The Little Queen’s River rushes below the trail.

We would have turned back here if not for the bridge.

Looking back at the small gap and wet log crossings. 

The next tributary crossing involved a dry log, but it had some complexities to it. The end lodged on the far bank was sheared off so that the last portion of the crossing was on an edge about two inches wide. And the bank was crumbly with ash, because there had been some fire damage. As fun as it was crossing in that direction, I was not looking forward to the return trip when we would have to start with the edge portion.
The sun was beginning to climb over the canyon wall as we hiked on. According to the map, there would be another crossing of the Little Queen’s River, and based on the flow, I knew we would likely have to turn back if there was no bridge (or log that could be used as one). The trail turned, and we easily crossed a shallow tributary before coming to the end of the day’s journey.

The sun is starting to show up.

Ambrose found some snow!

I don’t know if it would have been impossible. We did have rope in the event that we needed to make a difficult ford. But I didn’t want to do it. Cold water up to my waist and flowing fast just didn’t sound like a good time. The river sounded hungry, eager to suck me under. Ambrose was ambivalent. He was prepared to give it a go if I wanted to.

Crossing the shallow tributary was easy.

I did not want to attempt this crossing.

I searched upriver for possible alternative crossings, but there was nothing. So we turned back, planning on trying the trail in the other direction of the loop since it was barely 9am and we had plenty of daylight left.

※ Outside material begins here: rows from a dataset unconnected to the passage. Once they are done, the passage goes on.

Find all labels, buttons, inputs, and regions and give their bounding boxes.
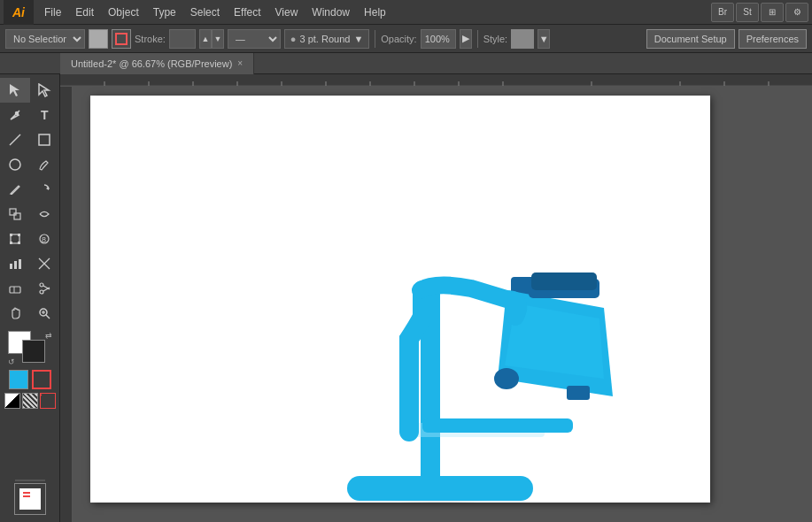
menu-effect[interactable]: Effect xyxy=(227,4,267,20)
menu-help[interactable]: Help xyxy=(357,4,393,20)
menu-object[interactable]: Object xyxy=(101,4,146,20)
stroke-swatch[interactable] xyxy=(112,29,131,49)
reset-colors-icon[interactable]: ↺ xyxy=(8,357,15,366)
search-icon: ⚙ xyxy=(793,7,801,17)
tab-close-button[interactable]: × xyxy=(237,58,243,68)
paintbrush-tool[interactable] xyxy=(30,152,60,177)
pencil-tool[interactable] xyxy=(0,177,30,202)
slice-tool[interactable] xyxy=(30,251,60,276)
stroke-options-label: 3 pt. Round xyxy=(300,34,351,44)
menu-type[interactable]: Type xyxy=(146,4,183,20)
svg-rect-11 xyxy=(10,234,12,236)
ruler-horizontal xyxy=(60,74,812,87)
left-toolbar: T xyxy=(0,74,60,522)
stroke-style-dropdown[interactable]: — xyxy=(228,29,281,49)
style-dropdown[interactable]: ▼ xyxy=(537,29,550,49)
svg-rect-22 xyxy=(10,287,20,293)
symbol-tool[interactable]: 8 xyxy=(30,226,60,251)
opacity-input[interactable] xyxy=(421,29,456,49)
stock-label: St xyxy=(743,7,751,17)
divider-2 xyxy=(477,30,478,48)
search-icon-btn[interactable]: ⚙ xyxy=(785,3,808,22)
stroke-input[interactable] xyxy=(169,29,196,49)
svg-point-25 xyxy=(40,290,43,294)
fill-swatch[interactable] xyxy=(89,29,108,49)
line-tool[interactable] xyxy=(0,127,30,152)
selection-tool[interactable] xyxy=(0,78,30,103)
swap-colors-icon[interactable]: ⇄ xyxy=(45,331,52,340)
workspace-icon-btn[interactable]: ⊞ xyxy=(761,3,784,22)
canvas-area[interactable] xyxy=(60,74,812,522)
no-fill-icon[interactable] xyxy=(40,393,56,409)
gradient-fill-icon[interactable] xyxy=(4,393,20,409)
svg-rect-54 xyxy=(567,386,590,400)
menu-select[interactable]: Select xyxy=(183,4,227,20)
ruler-vertical xyxy=(60,87,73,522)
stock-icon-btn[interactable]: St xyxy=(736,3,759,22)
svg-marker-7 xyxy=(46,187,49,190)
menu-bar: Ai File Edit Object Type Select Effect V… xyxy=(0,0,812,25)
stroke-color-mini[interactable] xyxy=(32,370,51,389)
canvas-viewport[interactable] xyxy=(73,87,812,522)
stroke-pt-icon: ● xyxy=(290,34,297,44)
tab-bar: Untitled-2* @ 66.67% (RGB/Preview) × xyxy=(0,53,812,74)
direct-select-tool[interactable] xyxy=(30,78,60,103)
bridge-label: Br xyxy=(718,7,727,17)
tool-row-5 xyxy=(0,177,59,202)
document-setup-button[interactable]: Document Setup xyxy=(646,29,735,49)
svg-rect-0 xyxy=(116,34,127,44)
tool-row-8 xyxy=(0,251,59,276)
tool-row-2: T xyxy=(0,103,59,127)
fill-stroke-row xyxy=(9,370,51,389)
bridge-icon-btn[interactable]: Br xyxy=(711,3,734,22)
tool-row-3 xyxy=(0,127,59,152)
top-icons: Br St ⊞ ⚙ xyxy=(711,3,808,22)
stroke-label: Stroke: xyxy=(135,34,166,44)
fill-color-mini[interactable] xyxy=(9,370,28,389)
svg-rect-51 xyxy=(422,418,573,433)
menu-edit[interactable]: Edit xyxy=(68,4,101,20)
warp-tool[interactable] xyxy=(30,202,60,226)
artboard[interactable] xyxy=(90,96,710,503)
fg-color-swatch[interactable] xyxy=(22,340,45,363)
preferences-button[interactable]: Preferences xyxy=(739,29,807,49)
type-tool[interactable]: T xyxy=(30,103,60,127)
rect-tool[interactable] xyxy=(30,127,60,152)
ellipse-tool[interactable] xyxy=(0,152,30,177)
eraser-tool[interactable] xyxy=(0,276,30,301)
stroke-up[interactable]: ▲ xyxy=(199,29,212,49)
options-bar: No Selection Stroke: ▲ ▼ — ● 3 pt. Round… xyxy=(0,25,812,53)
color-section: ⇄ ↺ xyxy=(0,331,59,409)
toolbar-bottom xyxy=(0,478,59,518)
selection-dropdown[interactable]: No Selection xyxy=(5,29,85,49)
stroke-dropdown-icon[interactable]: ▼ xyxy=(353,34,363,44)
hand-tool[interactable] xyxy=(0,301,30,326)
opacity-label: Opacity: xyxy=(381,34,416,44)
ai-logo: Ai xyxy=(4,0,34,25)
graph-tool[interactable] xyxy=(0,251,30,276)
document-tab[interactable]: Untitled-2* @ 66.67% (RGB/Preview) × xyxy=(60,53,254,74)
pen-tool[interactable] xyxy=(0,103,30,127)
svg-rect-57 xyxy=(531,273,597,290)
artboard-icon[interactable] xyxy=(14,483,46,515)
svg-rect-12 xyxy=(18,234,20,236)
scale-tool[interactable] xyxy=(0,202,30,226)
opacity-expand[interactable]: ▶ xyxy=(460,29,472,49)
menu-window[interactable]: Window xyxy=(305,4,357,20)
menu-view[interactable]: View xyxy=(268,4,305,20)
svg-point-55 xyxy=(494,368,519,389)
tool-row-7: 8 xyxy=(0,226,59,251)
zoom-tool[interactable] xyxy=(30,301,60,326)
svg-rect-8 xyxy=(10,209,16,215)
menu-file[interactable]: File xyxy=(37,4,68,20)
fill-type-row xyxy=(4,393,56,409)
svg-line-29 xyxy=(46,315,50,319)
rotate-tool[interactable] xyxy=(30,177,60,202)
style-swatch[interactable] xyxy=(511,29,534,49)
stroke-down[interactable]: ▼ xyxy=(212,29,224,49)
pattern-fill-icon[interactable] xyxy=(22,393,38,409)
lamp-svg xyxy=(90,96,710,503)
free-transform-tool[interactable] xyxy=(0,226,30,251)
scissors-tool[interactable] xyxy=(30,276,60,301)
svg-marker-2 xyxy=(39,84,49,96)
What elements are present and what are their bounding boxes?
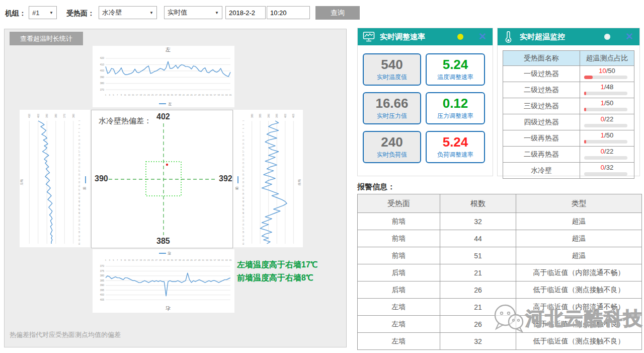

On the way back, we found a place where a lot of old metal was lying around. It was probably a mining camp way back when. We tried to find a better crossing than the edge log, but couldn’t. We did make it back across that one without incident.

Rusted odds and ends in the wilderness.

The rust color almost blends in with its surroundings.

I got a bit of dampness on my leg making the next crossing, and then… I’m not sure exactly what I was thinking. I guess, I thought that the small gap crossing was smaller a bit closer to the river, so I edged down to where some bushes grew across the gap. I had one leg braced on a branch and stepped the other leg across. For a moment, I felt stuck. I had one leg on either side of this flume and I needed to fix that, preferably without getting wet. I leaned my weight across and grabbed the wet ground, sliding the braced leg over its branch and pulling it under my body.

Ambrose was impressed. I was glad that it had worked… whatever it was.

Heading back down the river.

Before long we were crossing the real bridges and then headed back to our campsite. I wanted to use the toilet since we would be coming so close to it anyway, and we also took the opportunity to have a snack while sitting at the picnic table.